La Iglesia desde el principio comenzó a honrar a los mártires en su día propio del martirio; pero ya por el siglo III eran tantos los mártires que tuvieron que celebrar su fiesta en un día todos juntos, aunque no tenían un día fijo. El 13 de Mayo del año 609 el papa consagró el panteón romano, que había sido templo pagano de todos los dioses, para que fuese templo de la Virgen María y de todos los santos. Unos cien años después la fiesta de todos los santos quedó fijada para el día 1 de Noviembre.
Hay muchos santos, cuyos nombres conocemos, porque han sido “canonizados”, es decir declarados santos solemnemente por el papa, después de haber examinado minuciosamente su vida y sus escritos y normalmente después de que Dios ha ratificado esa santidad por uno o más milagros. Pero santos hay muchos más que no conocemos, quizá porque han vivido una vida muy oculta, pero que gozan con Dios con una gloria semejante. Entre estos santos habrá familiares y conocidos nuestros. Hoy es el día para festejar a todos y también para alzar nuestra mirada al cielo para pedir su protección y sobre todo para desear imitarles y un día poder estar con ellos en el cielo.
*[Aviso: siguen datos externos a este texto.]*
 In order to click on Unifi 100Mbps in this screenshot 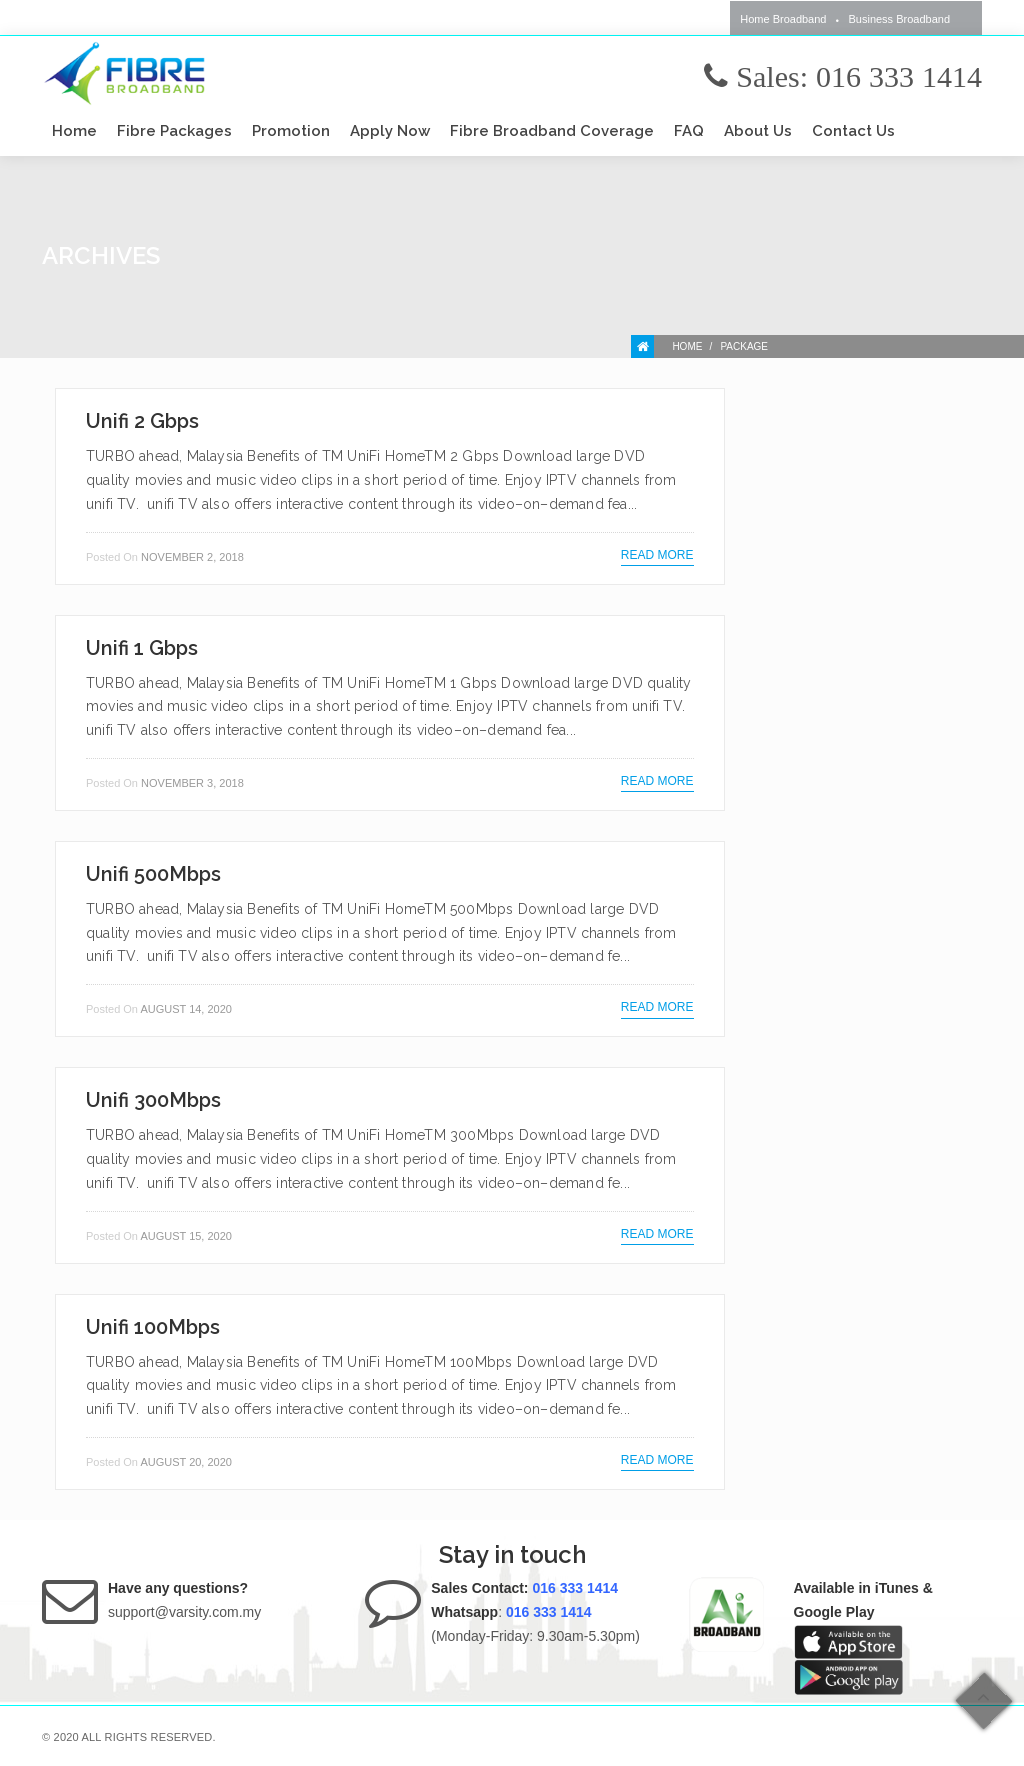, I will do `click(153, 1327)`.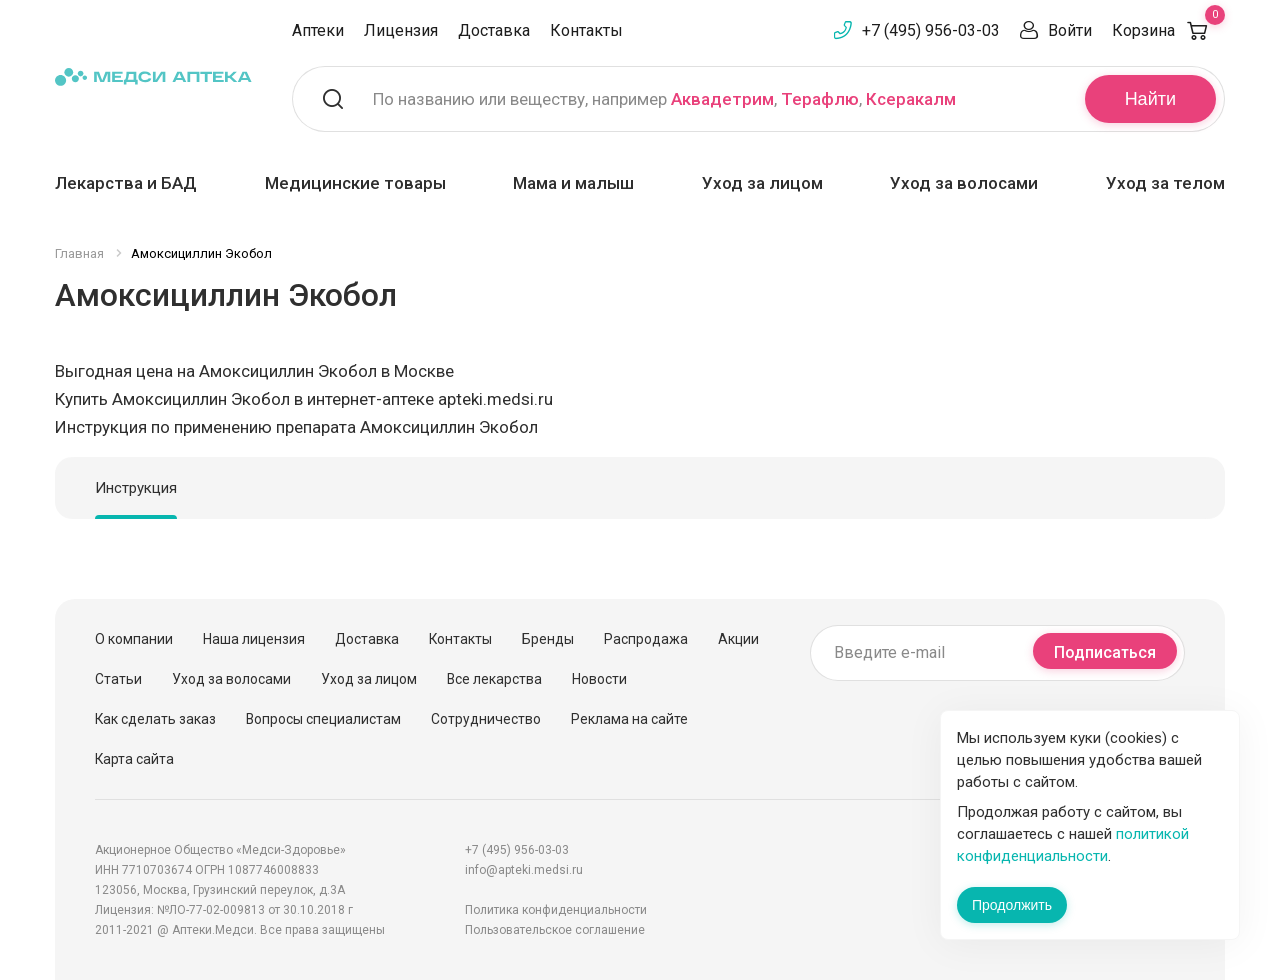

Todos estamos llamados a la santidad. Nos lo ha dicho muchas veces la Iglesia. De una manera especial lo recalcó el concilio Vaticano II. No es que haya que tener una vida externa diferente de los demás, aunque la verdad es que hay situaciones que ayudan y hay situaciones que pueden estorbar. Tenemos que esforzarnos por conseguir siempre ser mejores y tender a un ideal grande. No es fácil, pero tampoco es imposible. Para ello, Jesucristo nos enseñó el camino. El principal es la caridad. Sin amor no puede haber verdadera vida cristiana: Amor dirigido hacia Dios, que es nuestro Padre y nos acompaña, amor que se expresa especialmente en la oración, y amor hacia los demás, porque todos somos hermanos.
Hoy en el evangelio se nos propone este ideal por medio de las bienaventuranzas. Son actitudes o maneras de ser. Son las condiciones para el seguimiento en el camino del Reino de Dios trazado por Jesús. Con ellas podemos imitar su misma vida.
Las bienaventuranzas trazan ocho caminos a la santidad.
Todos tienen el matiz de la humildad. El santo no quiere su propia voluntad sino se somete siempre a la voluntad de Dios. Los pobres de espíritu no buscan ni en la riqueza ni en la fama sino esperan de Dios como su recompensa. Los que tienen hambre y sed de justicia no maquinan para obtener su propio bien sino hacen lo que Dios quiere de ellos. Los limpios de corazón no tienen ningún motivo más que el deseo de cumplir la voluntad de Dios.
Ser santo es dejar la carrera de hacerse admirado para dar la gloria a Dios con hechos del amor.